Am I just making an argument that stage two of cloud computing will be about PaaS? No, because the reason PaaS hasn't dominated is that many implementations to date have been too restrictive. They've been tied to a single SaaS app, limited to a single programming language or app server model, or lacking the flexibility to leverage the vast array of cloud services offered in the market today.
The challenge with these services is that while you're empowering your developer, in more cases than not, you're making a proprietary service decision for your company. This means that any apps built on the Force.com platform are tied to Salesforce and can only run on that platform -- the same holds for most of the PaaS offerings in the market today.
Having to write code for a specific platform is very limiting. You can end up with a specialized staff. Your developers have to learn multiple languages or how certain paths work to be valuable, and if you switch them to another platform, they have to go through that learning process all over again. A call that works for one platform won't work on another, and every time you change your platform, your developers need to retool their skill sets.
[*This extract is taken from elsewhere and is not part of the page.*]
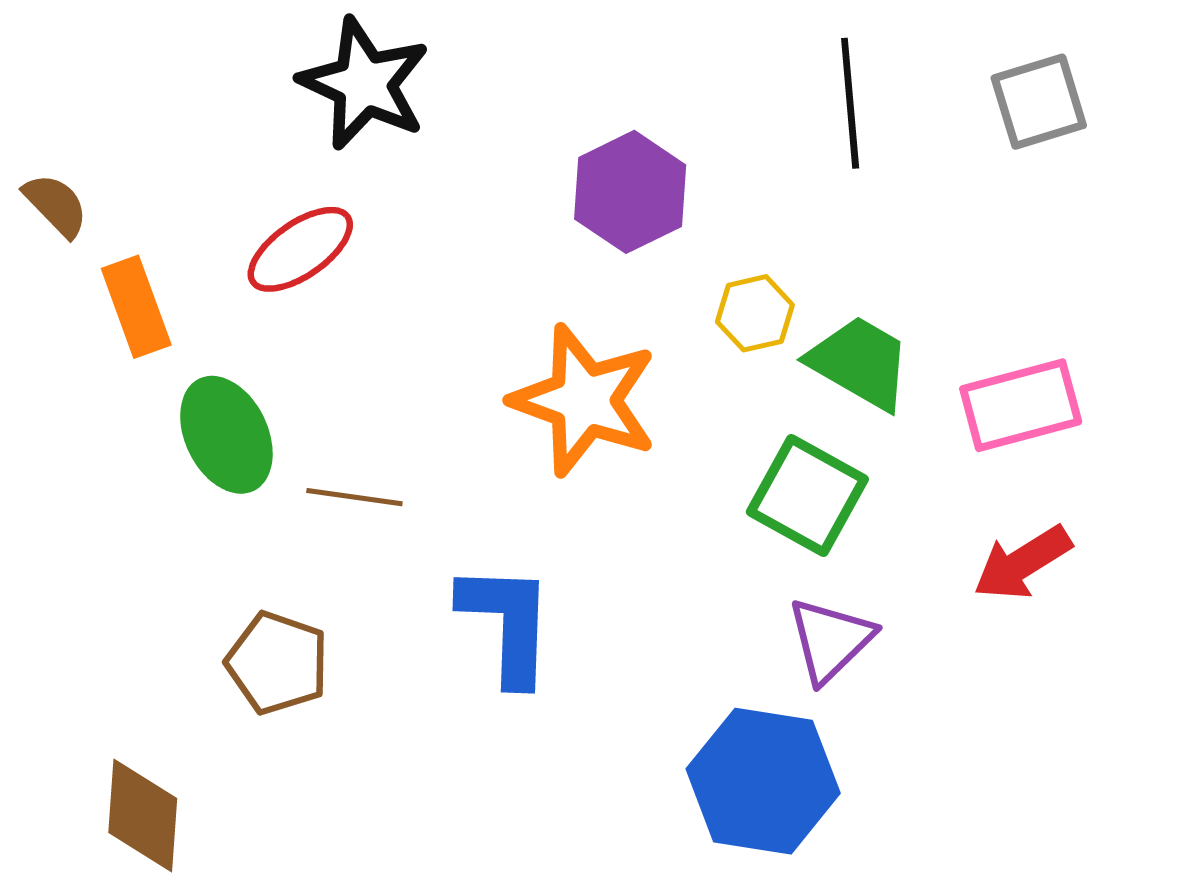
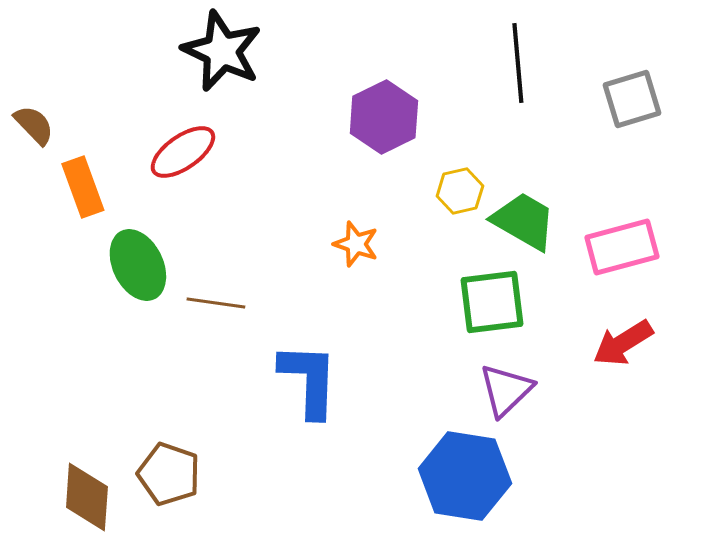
gray square: (1039, 102) -> (632, 99), moved
orange star: (584, 400) -> (356, 244), size x0.5
green square: (807, 496) -> (492, 302), turned -36
brown pentagon: (277, 663) -> (169, 474), moved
Cloud services still require the developer to understand configurations and deployment more than they should.
If we want to achieve true developer empowerment in this next generation of cloud, we have to encourage more coders to be productive with their existing skills. We can do this by letting them program with the languages they want to use -- and are most appropriate to the type of app they are building -- giving them reliable and consistent access to as broad a set of services as possible, and doing this in such a way that leverages open source and open standards. You want their processes to be painless and intuitive to encourage productivity and be applicable across the needs and services that your business operates and leverage where your customers are when they want you there.
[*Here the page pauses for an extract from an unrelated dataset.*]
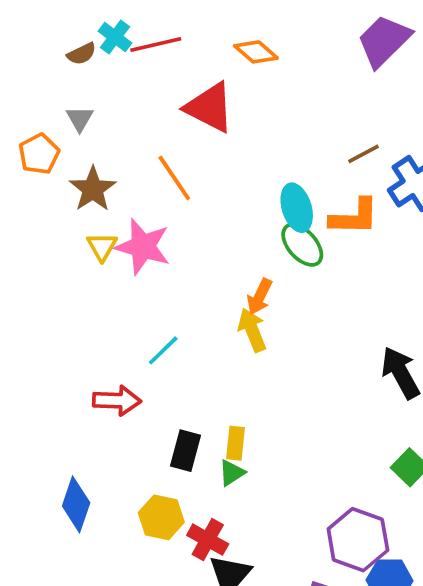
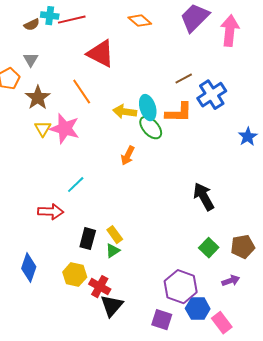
cyan cross: (115, 37) -> (50, 16), turned -30
orange diamond: (256, 52) -> (140, 21), moved
yellow arrow: (252, 330) -> (125, 112), moved, turned -60
yellow rectangle: (235, 443) -> (115, 235), turned -42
APIs are key to empowering
The major cloud platforms support pretty much any programming language you want to use, and they have a vast set of services. The differences today are that most of the interfaces to these services have a common communication model and tend to use a RESTful API to connect your code to the service.
Imagine though if your developers had access to a vast library of APIs for your services and third-party services that let them build whatever they wanted by plugging into those APIs. Then, when they're finished writing the code, they can push the "Deploy" button and everything just works. Even better, what if they didn't have to worry at all about configuration, availability, which VM is right, backups or anything else that has to do with IT operations?
If they decide they want to pick up that code and switch platforms to improve performance or because of a broader business decision, all they have to do is remap the APIs. If I built a workflow application that calls Workday, Microsoft Office 365 and the GE Predix Industrial IoT service, as long as there are REST APIs for everything, it doesn't matter if I run my application on top of Azure or OpenStack. We're finally beginning to see this in the second era of cloud platforms through tools like Microsoft Flow, Azure Functions and third party tools like C3DNA.
What should you expect from your cloud provider?
Now's the time for you, the reader, to expect services that are open source or leverage open source code and standards, and to empower every developer in your organization at their skill set, whether that's DevOps, Dev, scripter or business enabler (via no-code tools like Microsoft PowerApps and others). If you're not getting this, push back and ask for it.